▸ WHAT THE TASK REQUIRES:
Count how many lines of the material below have the word "sáng" and give only the number.

____

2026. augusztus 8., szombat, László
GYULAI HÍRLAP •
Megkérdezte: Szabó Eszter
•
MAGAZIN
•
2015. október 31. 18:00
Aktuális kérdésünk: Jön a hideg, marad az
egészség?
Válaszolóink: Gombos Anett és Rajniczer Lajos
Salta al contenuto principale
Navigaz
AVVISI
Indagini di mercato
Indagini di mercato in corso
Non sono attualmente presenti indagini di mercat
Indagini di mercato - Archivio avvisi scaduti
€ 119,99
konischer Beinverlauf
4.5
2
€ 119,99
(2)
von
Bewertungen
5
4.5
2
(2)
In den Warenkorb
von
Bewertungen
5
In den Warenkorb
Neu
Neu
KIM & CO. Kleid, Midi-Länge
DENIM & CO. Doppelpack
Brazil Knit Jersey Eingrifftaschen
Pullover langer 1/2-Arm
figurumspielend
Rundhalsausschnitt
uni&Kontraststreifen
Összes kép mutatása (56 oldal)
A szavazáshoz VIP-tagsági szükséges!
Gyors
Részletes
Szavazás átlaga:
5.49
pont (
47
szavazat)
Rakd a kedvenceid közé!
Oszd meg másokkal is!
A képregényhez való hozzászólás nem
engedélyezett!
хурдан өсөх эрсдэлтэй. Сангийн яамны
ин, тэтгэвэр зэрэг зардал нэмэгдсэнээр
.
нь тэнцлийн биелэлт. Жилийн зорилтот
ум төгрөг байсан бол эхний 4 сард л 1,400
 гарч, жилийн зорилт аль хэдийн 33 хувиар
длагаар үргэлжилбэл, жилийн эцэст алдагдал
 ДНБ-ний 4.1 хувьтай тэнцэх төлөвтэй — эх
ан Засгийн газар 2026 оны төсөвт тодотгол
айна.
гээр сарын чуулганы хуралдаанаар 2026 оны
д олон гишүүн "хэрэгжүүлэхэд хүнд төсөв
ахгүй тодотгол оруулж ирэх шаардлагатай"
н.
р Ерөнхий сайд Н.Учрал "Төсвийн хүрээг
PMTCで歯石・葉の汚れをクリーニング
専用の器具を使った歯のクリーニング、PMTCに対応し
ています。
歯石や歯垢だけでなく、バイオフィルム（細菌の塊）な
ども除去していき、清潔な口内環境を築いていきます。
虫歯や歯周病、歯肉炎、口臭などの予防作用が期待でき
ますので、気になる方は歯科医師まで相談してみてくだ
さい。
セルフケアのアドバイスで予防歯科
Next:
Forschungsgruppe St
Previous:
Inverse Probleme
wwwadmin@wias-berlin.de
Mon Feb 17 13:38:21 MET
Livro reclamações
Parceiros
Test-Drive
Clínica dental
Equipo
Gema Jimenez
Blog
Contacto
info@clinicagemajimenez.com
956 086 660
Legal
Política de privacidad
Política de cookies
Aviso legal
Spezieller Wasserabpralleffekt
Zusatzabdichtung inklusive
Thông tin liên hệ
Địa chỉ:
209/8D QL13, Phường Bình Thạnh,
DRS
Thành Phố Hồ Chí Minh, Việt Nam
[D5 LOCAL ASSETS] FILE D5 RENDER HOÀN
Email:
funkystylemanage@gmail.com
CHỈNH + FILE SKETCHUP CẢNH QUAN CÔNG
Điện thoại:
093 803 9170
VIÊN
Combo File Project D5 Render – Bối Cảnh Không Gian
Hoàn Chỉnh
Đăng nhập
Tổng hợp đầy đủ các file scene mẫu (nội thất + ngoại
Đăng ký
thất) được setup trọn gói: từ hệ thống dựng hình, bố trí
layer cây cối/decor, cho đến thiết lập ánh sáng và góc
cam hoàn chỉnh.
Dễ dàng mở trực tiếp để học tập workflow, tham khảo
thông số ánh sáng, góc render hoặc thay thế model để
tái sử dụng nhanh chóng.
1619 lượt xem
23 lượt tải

____

▸ EXERCISE SOLUTION:
2